AVAILABLE DATA:

◆ ◆ ◆

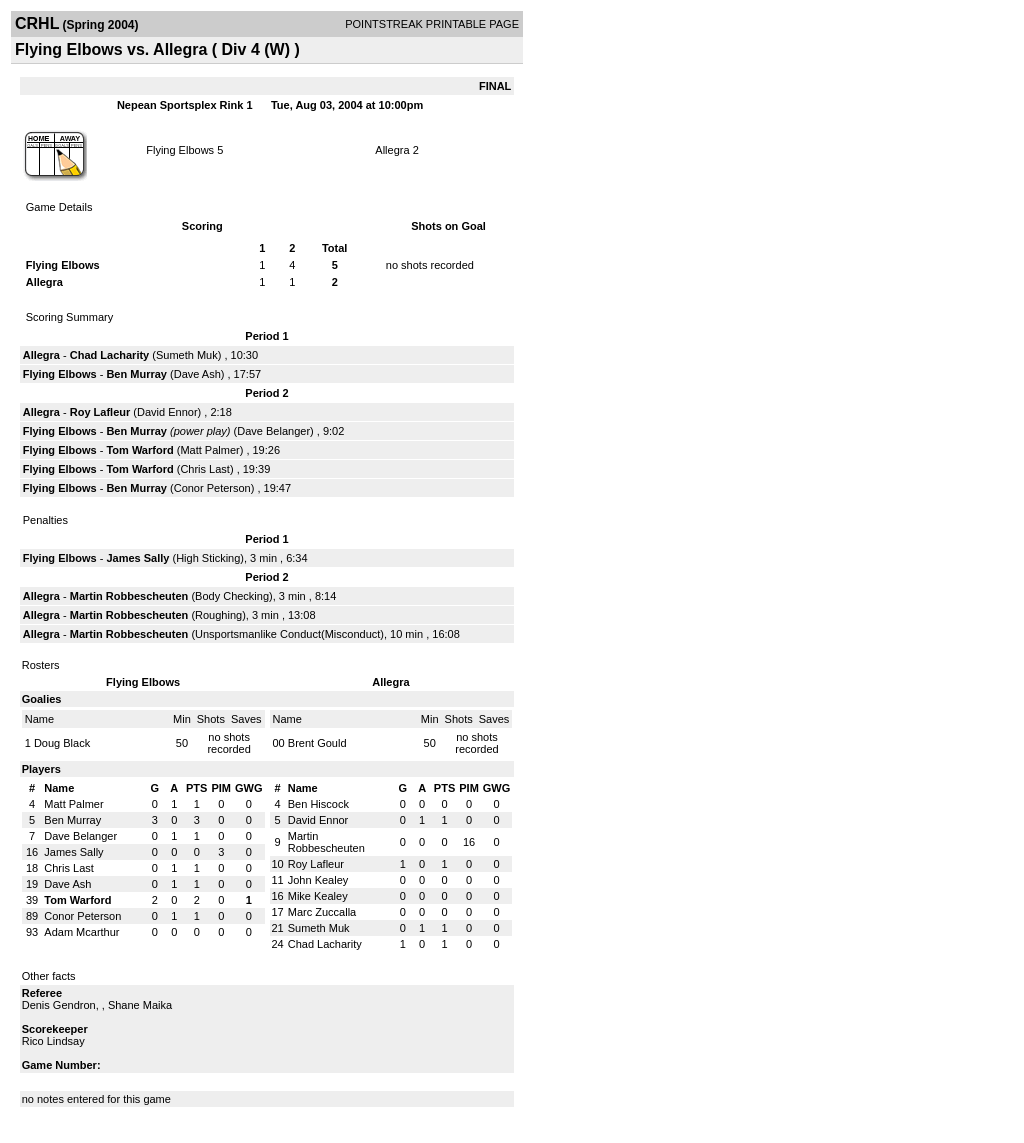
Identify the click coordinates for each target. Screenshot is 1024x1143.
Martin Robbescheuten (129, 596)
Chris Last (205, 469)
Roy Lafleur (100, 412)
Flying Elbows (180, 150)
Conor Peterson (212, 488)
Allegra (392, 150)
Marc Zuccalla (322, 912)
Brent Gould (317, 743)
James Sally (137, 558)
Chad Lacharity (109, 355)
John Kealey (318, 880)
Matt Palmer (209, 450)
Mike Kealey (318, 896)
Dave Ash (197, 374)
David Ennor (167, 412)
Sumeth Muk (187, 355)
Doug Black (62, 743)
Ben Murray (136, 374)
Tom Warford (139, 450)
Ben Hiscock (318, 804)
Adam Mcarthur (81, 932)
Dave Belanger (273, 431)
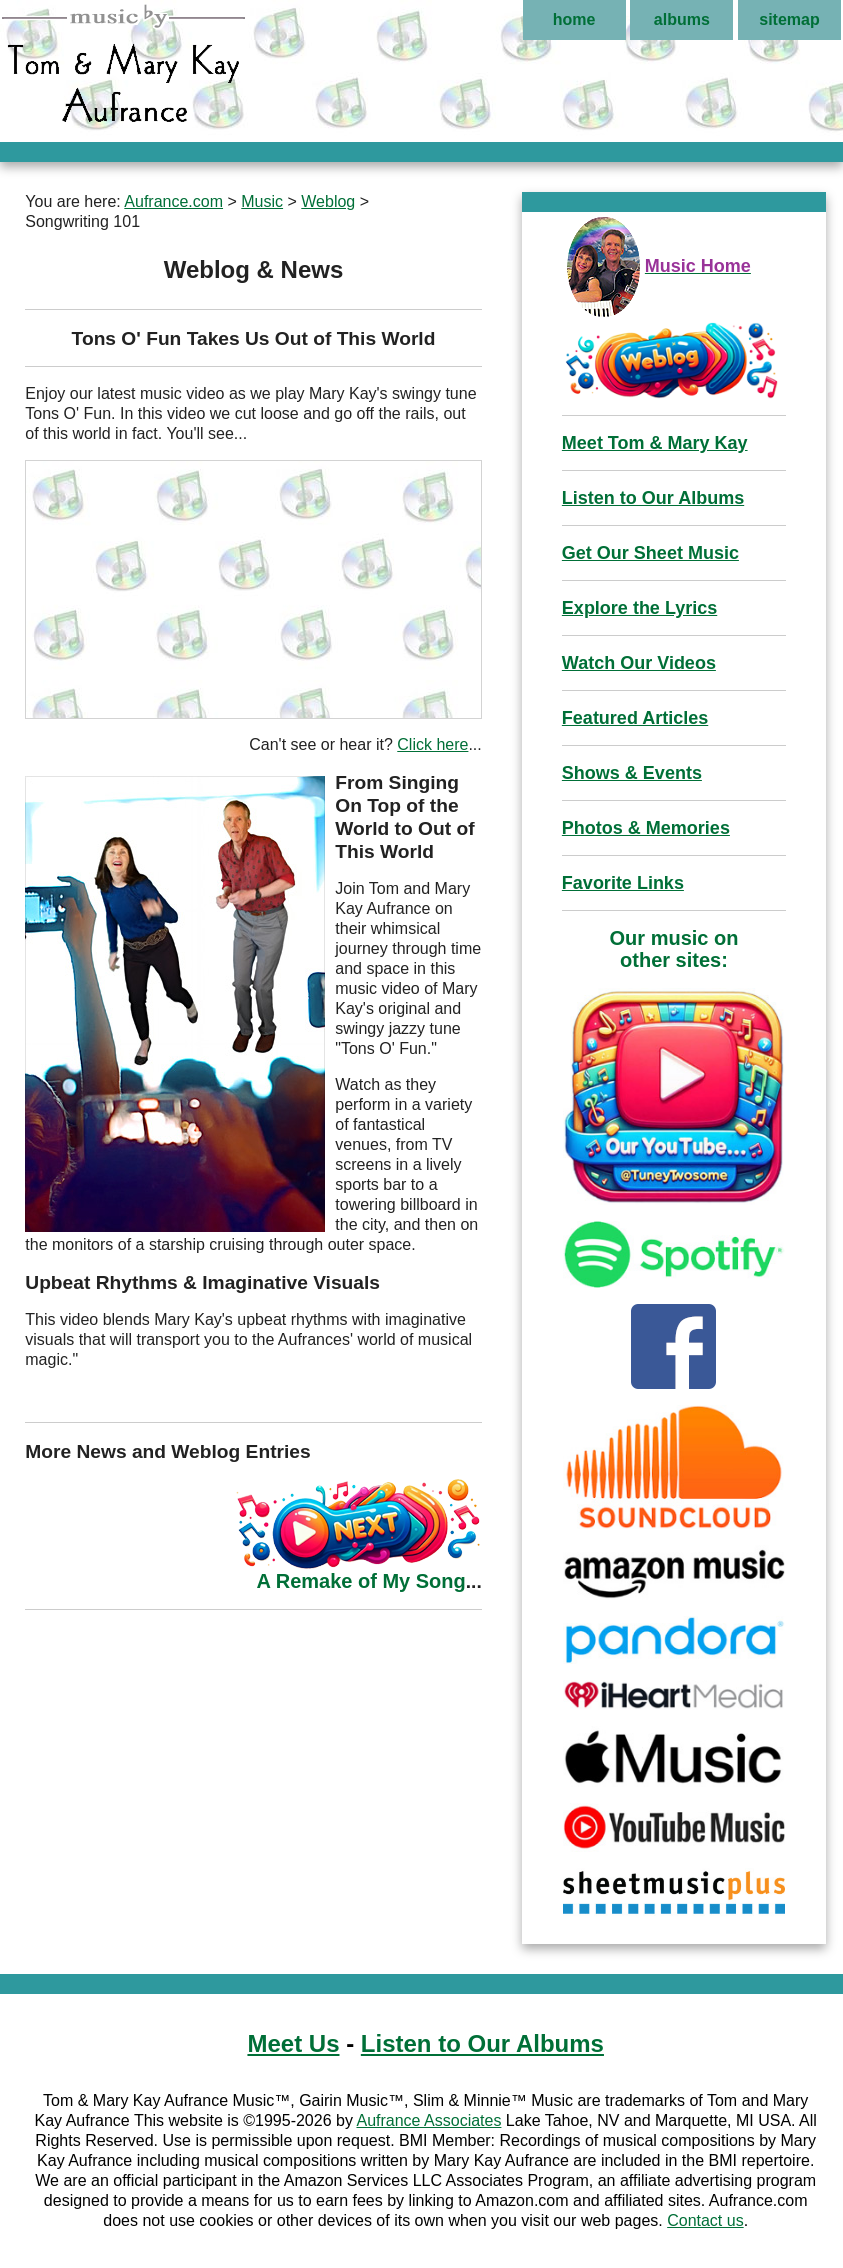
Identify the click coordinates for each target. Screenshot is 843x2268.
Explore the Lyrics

◆ ◆ ◆

Give back the lines word for word, from the very first in the material above to the one that has "Brent Gould (317, 743)", both included, without the pictures.

Identify the click coordinates for each target. Screenshot is 1024x1143.
Martin Robbescheuten (129, 596)
Chris Last (205, 469)
Roy Lafleur (100, 412)
Flying Elbows (180, 150)
Conor Peterson (212, 488)
Allegra (392, 150)
Marc Zuccalla (322, 912)
Brent Gould (317, 743)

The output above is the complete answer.